Migrantes que han sido desplazados de sus hogares y otros tantos que dejaron atrás sus vidas para emprender nuevos rumbos, encontraron en Tijuana el lugar idóneo para formalizar sus relaciones de amor y entrelazar sus vidas en matrimonio, bajo el marco de la celebración del Día del Amor y la Amistad este 14 de febrero.

Este miércoles, el Ayuntamiento de Tijuana realizó la tradicional ceremonia de bodas colectivas aprovechando el detalle del día, a la que acudieron más de mil parejas de diversos sectores de la sociedad, entre las que se destacaron cuatro parejas de migrantes, unos que están de paso en la ciudad y otros que llegaron para quedarse.

Matrimonio permite arropar a menores

Enrique Lucero Vázquez, director municipal de Atención al Migrante en Tijuana, compartió entre las cuatro parejas, tres de ellas son de personas mexicanas, originarias del estado de Michoacán, oeste de México, quienes están en condición de desplazadas por la violencia, además de otra pareja de inmigrantes que solicitó el apoyo de las autoridades.

Refirió que, en el caso de las parejas de desplazados, decidieron formalizar su relación sentimental en la ciudad porque en algunos de ellos la familia no está legalmente constituida.

Es decir, que algunos adultos no son los padres de los menores y si entran de tal manera a Estados Unidos mediante proceso de asilo hay el riesgo de que los separen.

“De ahí la importancia de que esa familia vaya legalmente conformada a la hora de ingresar (a EE.UU.) y que lo puedan hacer todos con el mismo proceso de solicitud de asilo mediante la aplicación CBP-One”, dijo.

El funcionario destacó que, quizá por obvias razones en su estado de origen, no pudieron formalizar sus relaciones de familia, por lo que aprovecharon estar en Tijuana durante esta fecha y con esta posibilidad y facilidades que brindan las autoridades en las bodas colectivas, las cuales los exenta de pagos.

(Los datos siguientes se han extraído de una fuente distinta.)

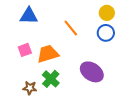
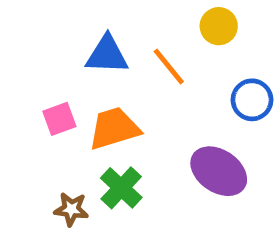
yellow circle: (107, 13) -> (219, 26), moved
blue triangle: (29, 16) -> (107, 55), moved
blue circle: (106, 33) -> (252, 100), moved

Lucero Vázquez aprovechó para resaltar que los desplazados internos originarios de los estados de Michoacán, Guerrero, Chiapas, Guanajuato y Jalisco son la migración que más ha llegado a Tijuana buscando asilo en Estados Unidos y que mayoritariamente habitan los albergues en la ciudad.

Las redes sociales los conectó y Tijuana selló su amor 

 Las tres parejas de personas desplazadas se abstuvieron de compartir sus historias o dar declaraciones a los medios, argumentando el temor por las amenazas que traen a cuestas y el hecho de que los pueda dejar en una situación de mayor peligro.

Sin embargo, la otra pareja de inmigrantes que también unió sus vidas contó una historia muy peculiar, pues se conocieron a través de Facebook estando a miles de kilómetros de distancia, y fue en Tijuana donde se encontraron en persona y donde decidieron darle formalidad a su amor uniendo sus vidas en matrimonio.

Es el caso de Julieta Berenice, originaria de Sinaloa, y de Rubén Fernández, quien dejó todo atrás de su natal Valencia, en España, quienes ahora formalizaron su amor en matrimonio.

“Es una historia bonita, yo la agregué (a Facebook), tomé el primer paso y estuvimos conversando por videollamadas y llamadas por teléfono y, al final, como dice mi familia ‘el que no arriesga no gana’ y tomé la decisión de venir aquí a Tijuana y ha sido la mejor decisión que he tomado en mi vida”, dijo a medios Fernández.

En el caso de Julieta, compartió que, en un principio, sí le dio temor por no conocerlo en persona, pero una vez que estuvo en Tijuana siguieron hablando, él conoció a sus hijos, platicaron varias ocasiones y al final le generó la confianza al darse cuenta de que realmente había llegado por ella para formalizar su relación.

  • Esta pareja se conoció en enero del año pasado y unos meses después de constante comunicación, Rubén decidió en noviembre pasado venir a la ciudad fronteriza para encontrarse en persona, incluso cuando no conocía nada en México. “Al fin y al cabo yo no tenía nada que perder y yo ya no me voy de acá, los mexicanos me han acogido bien, son personas maravillosas y por ahora mi vida está junto a ella. Vamos a conocer Sinaloa y veremos a ver cómo va pasando nuestro futuro, con una nueva vida en una nueva ciudad”, destacó.